Em primeiro lugar, Cocoon evoca o estranhamento com seus mundos alienígenas biomecânicos. Em segundo lugar, a base vem do nosso próprio mundo, mais especificamente de pedaços dele com os quais não somos familiarizados: a natureza dos seres invertebrados. Como eles, sempre estamos no limiar de algo que conhecemos, mas apenas de longe, nunca o suficiente. São os insetos, os moluscos, os artrópodes, os anelídeos, aqueles bichos que, como corpos, provocam repulsa, mas, como máquinas, nos causam fascínio.

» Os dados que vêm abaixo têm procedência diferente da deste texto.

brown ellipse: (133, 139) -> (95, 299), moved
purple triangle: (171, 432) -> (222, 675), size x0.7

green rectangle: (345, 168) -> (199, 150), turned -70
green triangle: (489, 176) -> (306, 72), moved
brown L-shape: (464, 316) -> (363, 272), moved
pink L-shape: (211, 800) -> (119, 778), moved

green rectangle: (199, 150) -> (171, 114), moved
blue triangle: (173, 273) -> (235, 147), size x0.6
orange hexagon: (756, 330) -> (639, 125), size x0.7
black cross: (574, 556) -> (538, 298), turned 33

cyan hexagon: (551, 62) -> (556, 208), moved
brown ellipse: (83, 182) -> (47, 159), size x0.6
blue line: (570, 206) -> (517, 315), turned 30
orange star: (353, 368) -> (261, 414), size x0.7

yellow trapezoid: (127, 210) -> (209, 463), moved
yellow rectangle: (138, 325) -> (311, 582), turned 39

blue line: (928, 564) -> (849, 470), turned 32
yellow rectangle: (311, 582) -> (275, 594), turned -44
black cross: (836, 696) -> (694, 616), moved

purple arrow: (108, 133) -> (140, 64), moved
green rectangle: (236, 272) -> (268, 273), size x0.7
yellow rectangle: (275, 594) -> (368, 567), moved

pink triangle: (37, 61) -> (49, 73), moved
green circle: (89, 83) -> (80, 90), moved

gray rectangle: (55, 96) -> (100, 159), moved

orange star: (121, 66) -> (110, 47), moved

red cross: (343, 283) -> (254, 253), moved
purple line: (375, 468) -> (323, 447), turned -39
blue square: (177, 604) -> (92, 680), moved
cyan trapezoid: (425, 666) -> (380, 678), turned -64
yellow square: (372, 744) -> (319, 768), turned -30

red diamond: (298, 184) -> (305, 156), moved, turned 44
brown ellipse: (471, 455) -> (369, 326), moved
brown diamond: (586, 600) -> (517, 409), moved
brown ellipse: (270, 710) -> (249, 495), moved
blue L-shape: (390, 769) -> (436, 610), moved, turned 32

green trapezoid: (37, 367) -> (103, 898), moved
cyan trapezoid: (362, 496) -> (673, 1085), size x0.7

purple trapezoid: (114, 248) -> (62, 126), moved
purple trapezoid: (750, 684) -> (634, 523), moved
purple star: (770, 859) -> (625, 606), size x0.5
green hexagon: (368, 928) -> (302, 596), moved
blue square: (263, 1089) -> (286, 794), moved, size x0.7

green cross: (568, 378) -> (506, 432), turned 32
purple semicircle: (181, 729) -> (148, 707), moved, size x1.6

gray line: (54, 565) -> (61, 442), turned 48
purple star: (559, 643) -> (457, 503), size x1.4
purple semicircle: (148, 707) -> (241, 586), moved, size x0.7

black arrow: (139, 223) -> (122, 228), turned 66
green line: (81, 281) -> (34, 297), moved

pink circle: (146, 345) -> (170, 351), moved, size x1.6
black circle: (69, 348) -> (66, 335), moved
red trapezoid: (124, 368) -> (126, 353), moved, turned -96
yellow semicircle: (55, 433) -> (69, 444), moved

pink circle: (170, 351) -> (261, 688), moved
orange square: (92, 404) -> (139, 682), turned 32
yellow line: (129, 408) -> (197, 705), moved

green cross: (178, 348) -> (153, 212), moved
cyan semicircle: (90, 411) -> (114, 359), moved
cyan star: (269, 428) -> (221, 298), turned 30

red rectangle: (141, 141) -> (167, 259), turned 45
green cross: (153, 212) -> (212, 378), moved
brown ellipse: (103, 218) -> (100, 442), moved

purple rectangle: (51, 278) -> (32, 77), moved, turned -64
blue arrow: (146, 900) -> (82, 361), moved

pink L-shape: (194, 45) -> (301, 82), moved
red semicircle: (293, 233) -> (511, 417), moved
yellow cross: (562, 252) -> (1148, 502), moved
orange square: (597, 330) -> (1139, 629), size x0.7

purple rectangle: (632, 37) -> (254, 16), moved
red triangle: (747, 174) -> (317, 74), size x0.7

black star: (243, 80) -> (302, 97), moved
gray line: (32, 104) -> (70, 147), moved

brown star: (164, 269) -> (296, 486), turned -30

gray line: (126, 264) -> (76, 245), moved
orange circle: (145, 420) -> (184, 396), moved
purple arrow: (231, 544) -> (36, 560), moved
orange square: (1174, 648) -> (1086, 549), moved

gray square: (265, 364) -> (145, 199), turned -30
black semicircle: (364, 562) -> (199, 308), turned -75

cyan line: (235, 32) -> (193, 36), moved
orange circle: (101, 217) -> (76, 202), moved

Cheios de pernas, carapaças, articulações, tentáculos, bulbos, membranas, asas, olhos, cores, carnes, curvas, fluidos, aneis, poros, casulos, sulcos e orifícios, nós os vemos com suspeita hesitante: serão confiáveis ou ameaças?
Por outro lado, são também cheios de luzes, retas, engrenagens, cabos, placas, conexões, encaixes, retrações e utilidade, qualidades que, em conjunto, vemos com admiração diante de algo funcional, dinâmico, planejado, preciso, simétrico, sistemático e complexo.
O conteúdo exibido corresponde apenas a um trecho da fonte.